Apreciemos, agora, se, como defende a Recorrente, o acidente dos autos deve ser descaracterizado.
Sobre a questão, depois de considerar aplicável ao caso dos autos a Lei n.º 98/2009, de 4 de Setembro (LAT), debruçar-se sobre o conceito de acidente de trabalho e concluir que o evento ocorrido com o Sinistrado consubstancia um acidente ocorrido no tempo e no local de trabalho e que, no caso, estão verificados todos os elementos caracterizadores do acidente de trabalho tal como definido no artigo 8.º da mencionada Lei, matéria que não foi posta em causa pelas partes, pronunciou-se a sentença recorrida nos seguintes termos:
 “B. Da negligência grosseira do trabalhador/ inobservância de regras de segurança ou violação pelo sinistrado de normas de segurança implementadas pela empregadora
A ré seguradora defende que o acidente se deu em virtude de o sinistrado não ter fixado a corda do arnês de segurança na estrutura fixa, tendo o acidente resultado exclusivamente desta sua conduta omissiva.
Defende, portanto, a descaracterização do acidente.
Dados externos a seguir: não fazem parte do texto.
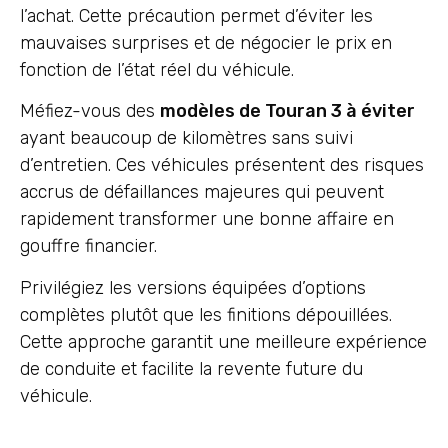
l’achat. Cette précaution permet d’éviter les
mauvaises surprises et de négocier le prix en
fonction de l’état réel du véhicule.
Méfiez-vous des
modèles de Touran 3 à éviter
ayant beaucoup de kilomètres sans suivi
d’entretien. Ces véhicules présentent des risques
accrus de défaillances majeures qui peuvent
rapidement transformer une bonne affaire en
gouffre financier.
Privilégiez les versions équipées d’options
complètes plutôt que les finitions dépouillées.
Cette approche garantit une meilleure expérience
de conduite et facilite la revente future du
véhicule.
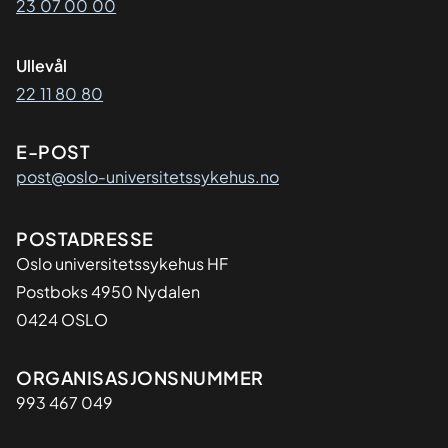
23 07 00 00
Ullevål
22 11 80 80
E-POST
post@oslo-universitetssykehus.no
Adresse
POSTADRESSE
Oslo universitetssykehus HF
Postboks 4950 Nydalen
0424 OSLO
Organisasjon
ORGANISASJONSNUMMER
993 467 049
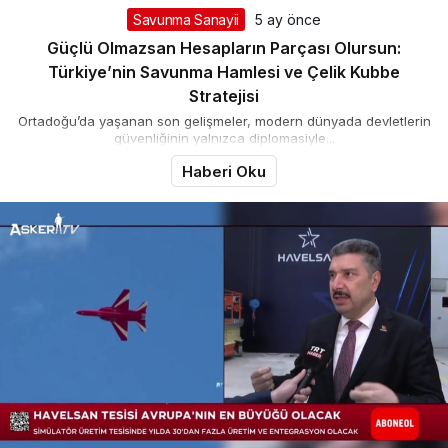
Savunma Sanayii
5 ay önce
Güçlü Olmazsan Hesapların Parçası Olursun:
Türkiye’nin Savunma Hamlesi ve Çelik Kubbe
Stratejisi
Ortadoğu’da yaşanan son gelişmeler, modern dünyada devletlerin
güvenliğinin yalnızca diplomasiyle...
Haberi Oku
Subsidiariamente, invoca que terá ocorrido inobservância das condições de segurança, que as regras de segurança implementadas se revelaram insuficientes para impedirem o acidente questão e, ainda, que o sinistrado desrespeitou as normas de segurança implementadas no local de trabalho.
Também o liquidatário da sociedade empregadora defende que o sinistrado não adoptou as medidas de segurança implementadas, desprezando a utilização do equipamento de protecção individual que lhe foi facultado e que o acidente decorreu exclusivamente dessa omissão. Conclui que o acidente se deveu a culpa grave e exclusiva do sinistrado, por violação das regras e condições de segurança estabelecidas pela empregadora e pela lei.
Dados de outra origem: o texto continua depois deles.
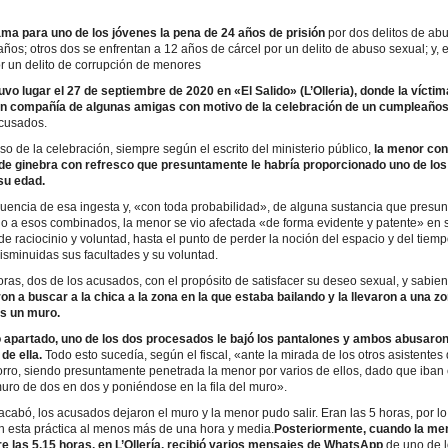
ama para uno de los jóvenes la pena de 24 años de prisión
por dos delitos de ab
ños; otros dos se enfrentan a 12 años de cárcel por un delito de abuso sexual; y, el
r un delito de corrupción de menores
tuvo lugar el 27 de septiembre de 2020 en «El Salido» (L’Olleria), donde la víctim
n compañía de algunas amigas con motivo de la celebración de un cumpleaños
acusados.
so de la celebración, siempre según el escrito del ministerio público,
la menor con
e ginebra con refresco que presuntamente le habría proporcionado uno de lo
su edad.
encia de esa ingesta y, «con toda probabilidad», de alguna sustancia que presu
o a esos combinados, la menor se vio afectada «de forma evidente y patente» en 
e raciocinio y voluntad, hasta el punto de perder la noción del espacio y del tiem
sminuidas sus facultades y su voluntad.
oras, dos de los acusados, con el propósito de satisfacer su deseo sexual, y sabie
on a buscar a la chica a la zona en la que estaba bailando y la llevaron a una z
as un muro.
 apartado, uno de los dos procesados le bajó los pantalones y ambos abusaro
de ella.
Todo esto sucedía, según el fiscal, «ante la mirada de los otros asistente
rro, siendo presuntamente penetrada la menor por varios de ellos, dado que iban
uro de dos en dos y poniéndose en la fila del muro».
cabó, los acusados dejaron el muro y la menor pudo salir. Eran las 5 horas, por l
n esta práctica al menos más de una hora y media.
Posteriormente, cuando la me
e las 5.15 horas, en L’Ollería, recibió varios mensajes de WhatsApp
de uno de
Dispõe o art.º 14º da LAT o seguinte:
«1 - O empregador não tem de reparar os danos decorrentes do acidente que:
a) For dolosamente provocado pelo sinistrado ou provier de seu acto ou omissão, que importe violação, sem causa justificativa, das condições de segurança estabelecidas pelo empregador ou previstas na lei;
b) Provier exclusivamente de negligência grosseira do sinistrado;
c) Resultar da privação permanente ou acidental do uso da razão do sinistrado, nos termos do Código Civil, salvo se tal privação derivar da própria prestação do trabalho, for independente da vontade do sinistrado ou se o empregador ou o seu representante, conhecendo o estado do sinistrado, consentir na prestação.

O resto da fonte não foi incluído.